I think this discussion is going around in circles again.
The reason for the question about EOF being allowed to have a
value that does not correspond to the int value of any char,
signed or unsigned, was to allow getchar() to be redefined to
return a possibly sign-extended value.

If getchar() returned such a value, it would simplify things and
solve a number of problems.  The only things that would be hurt
are those programs that "know" what EOF looks like.

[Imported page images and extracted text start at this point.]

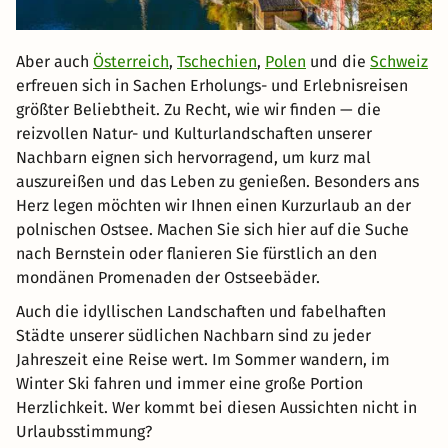
Aber auch
Österreich
,
Tschechien
,
Polen
und die
Schweiz
erfreuen sich in Sachen Erholungs- und Erlebnisreisen
größter Beliebtheit. Zu Recht, wie wir finden — die
reizvollen Natur- und Kulturlandschaften unserer
Nachbarn eignen sich hervorragend, um kurz mal
auszureißen und das Leben zu genießen. Besonders ans
Herz legen möchten wir Ihnen einen Kurzurlaub an der
polnischen Ostsee. Machen Sie sich hier auf die Suche
nach Bernstein oder flanieren Sie fürstlich an den
mondänen Promenaden der Ostseebäder.
Auch die idyllischen Landschaften und fabelhaften
Städte unserer südlichen Nachbarn sind zu jeder
Jahreszeit eine Reise wert. Im Sommer wandern, im
Winter Ski fahren und immer eine große Portion
Herzlichkeit. Wer kommt bei diesen Aussichten nicht in
Urlaubsstimmung?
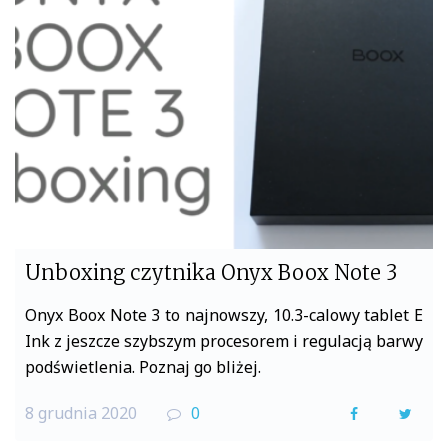
o
e
o
r
k
Unboxing czytnika Onyx Boox Note 3
Onyx Boox Note 3 to najnowszy, 10.3-calowy tablet E
Ink z jeszcze szybszym procesorem i regulacją barwy
podświetlenia. Poznaj go bliżej.
8 grudnia 2020
0
F
T
a
w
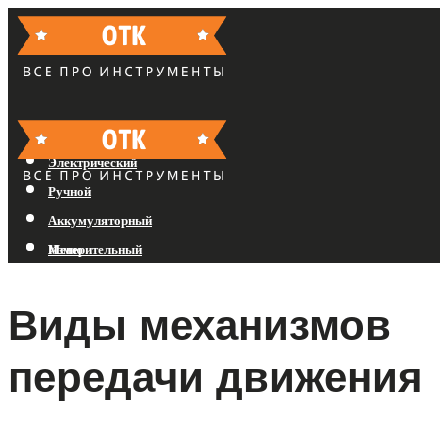
Бензиновый
Электрический
Ручной
Аккумуляторный
Измерительный
Меню
Виды механизмов
Меню
передачи движения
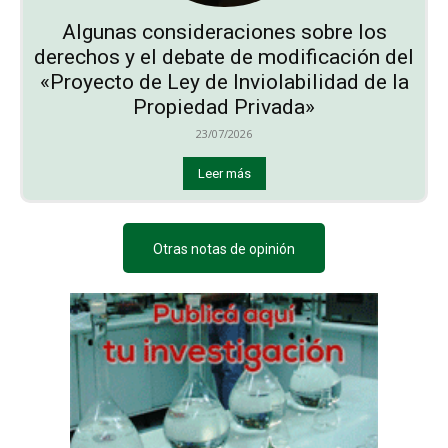
Algunas consideraciones sobre los
derechos y el debate de modificación del
«Proyecto de Ley de Inviolabilidad de la
Propiedad Privada»
23/07/2026
Leer más
Otras notas de opinión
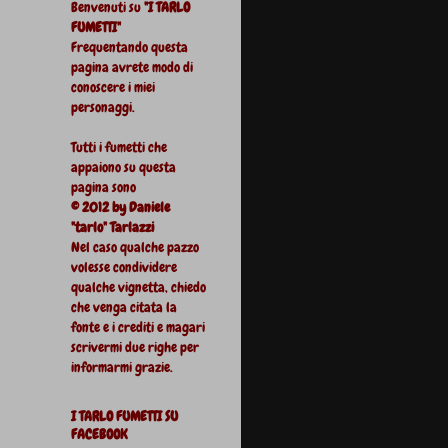
Benvenuti su
"I TARLO
FUMETTI"
Frequentando questa
pagina avrete modo di
conoscere i miei
personaggi.
Tutti i fumetti che
appaiono su questa
pagina sono
© 2012 by Daniele
"tarlo" Tarlazzi
Nel caso qualche pazzo
volesse condividere
qualche vignetta, chiedo
che venga citata la
fonte e i crediti e magari
scrivermi due righe per
informarmi grazie.
I TARLO FUMETTI SU
FACEBOOK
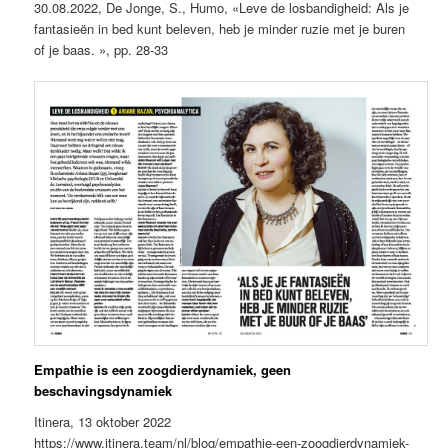
30.08.2022, De Jonge, S., Humo, «Leve de losbandigheid: Als je
fantasieën in bed kunt beleven, heb je minder ruzie met je buren
of je baas. », pp. 28-33
Empathie is een zoogdierdynamiek, geen
beschavingsdynamiek
Itinera, 13 oktober 2022
https://www.itinera.team/nl/blog/empathie-een-zoogdierdynamiek-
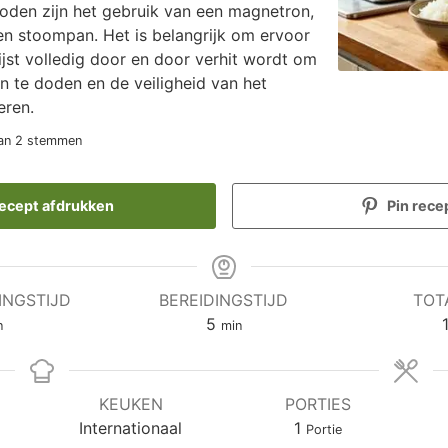
hoden zijn het gebruik van een magnetron,
een stoompan. Het is belangrijk om ervoor
ijst volledig door en door verhit wordt om
n te doden en de veiligheid van het
eren.
an
2
stemmen
ecept afdrukken
Pin rece
INGSTIJD
BEREIDINGSTIJD
TOT
nuten
minuten
5
n
min
KEUKEN
PORTIES
Internationaal
1
Portie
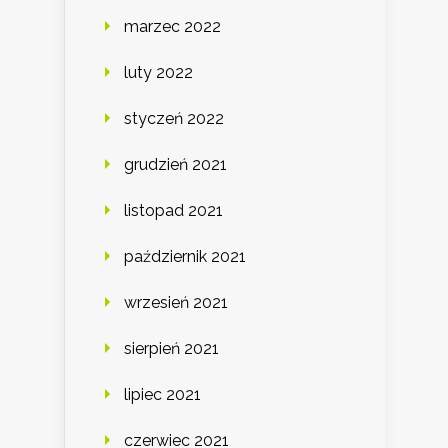
marzec 2022
luty 2022
styczeń 2022
grudzień 2021
listopad 2021
październik 2021
wrzesień 2021
sierpień 2021
lipiec 2021
czerwiec 2021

But if getchar() were to be so changed, then things like
    int c=getchar();
	if (c!=EOF){
        if (c==string[7])
would work correctly.  Under the current definition, "c" is not
sign extended but string[7] might be sign extended and the
comparison will fail even if the two characters are in fact the same.

Similarly the is*() and to*() functions could be defined to work
on both string[7] and getchar() results.

I don't know of any advantage or purpose to the current getchar()
behaviour.

Making EOF out-of-bounds allows getchar() to be defined differently
than it currently is, and thereby solves these problems.

gwyn@brl-smoke.UUCP (01/28/87)

In article <4604@watmath.UUCP> rbutterworth@watmath.UUCP (Ray Butterworth) writes:
>But if getchar() were to be so changed, then things like
>    int c=getchar();
>	if (c!=EOF){
>        if (c==string[7])
>would work correctly.  Under the current definition, "c" is not
>sign extended but string[7] might be sign extended and the
>comparison will fail even if the two characters are in fact the same.

This is actually a consequence of the sloppy-signedness of "plain"
char.  If string[] is an array of unsigned chars, or if one uses
an explicit (unsigned char) cast on the right side (or a (char)
cast on the left side), your example will work under the current
rules.

>I don't know of any advantage or purpose to the current getchar()
>behaviour.

It had the "advantage" of returning a single value rather than two.
This fit in with common style and supported things like
	while ( (c = getchar()) != EOF )
		putchar( c );
It is certainly too late to change the getchar() interface, even if
one agrees that it "should" have been designed differently.